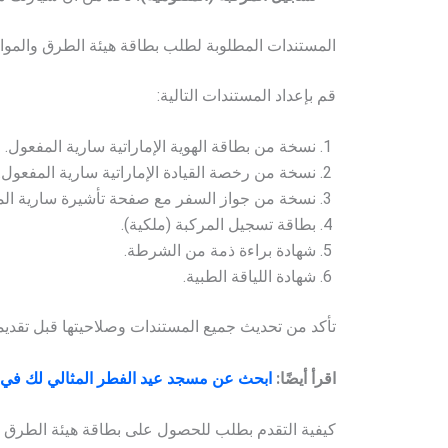
المستندات المطلوبة لطلب بطاقة هيئة الطرق والمو
قم بإعداد المستندات التالية:
نسخة من بطاقة الهوية الإماراتية سارية المفعول.
نسخة من رخصة القيادة الإماراتية سارية المفعول.
نسخة من جواز السفر مع صفحة تأشيرة سارية الم
بطاقة تسجيل المركبة (ملكية).
شهادة براءة ذمة من الشرطة.
شهادة اللياقة الطبية.
تأكد من تحديث جميع المستندات وصلاحيتها قبل تقديمه
اقرأ أيضًا:
ابحث عن مسجد عيد الفطر المثالي لك في ال
كيفية التقدم بطلب للحصول على بطاقة هيئة الطرق و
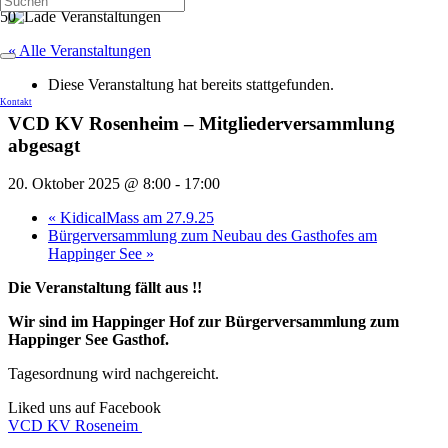
« Alle Veranstaltungen
Diese Veranstaltung hat bereits stattgefunden.
Kontakt
VCD KV Rosenheim – Mitgliederversammlung
abgesagt
20. Oktober 2025 @ 8:00
-
17:00
«
KidicalMass am 27.9.25
Bürgerversammlung zum Neubau des Gasthofes am
Happinger See
»
Die Veranstaltung fällt aus !!
Wir sind im Happinger Hof zur Bürgerversammlung zum
Happinger See Gasthof.
Tagesordnung wird nachgereicht.
Liked uns auf Facebook
VCD KV Roseneim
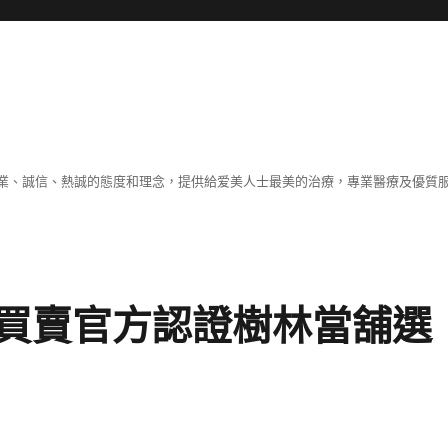
業、誠信、熱誠的態度和理念，提供給爱美人士最美的治療，專業醫療及優質
買賣官方認證樹林當舖選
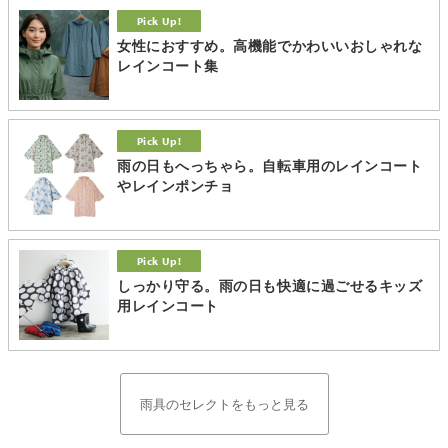
女性におすすめ。高機能でかわいいおしゃれな
レインコート集
雨の日もへっちゃら。自転車用のレインコート
やレインポンチョ
しっかり守る。雨の日も快適に過ごせるキッズ
用レインコート
雨具のセレクトをもっと見る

Task directions: Copy out each line of the material above that holds the word "Happinger".

Written solution:
Happinger See
Wir sind im Happinger Hof zur Bürgerversammlung zum
Happinger See Gasthof.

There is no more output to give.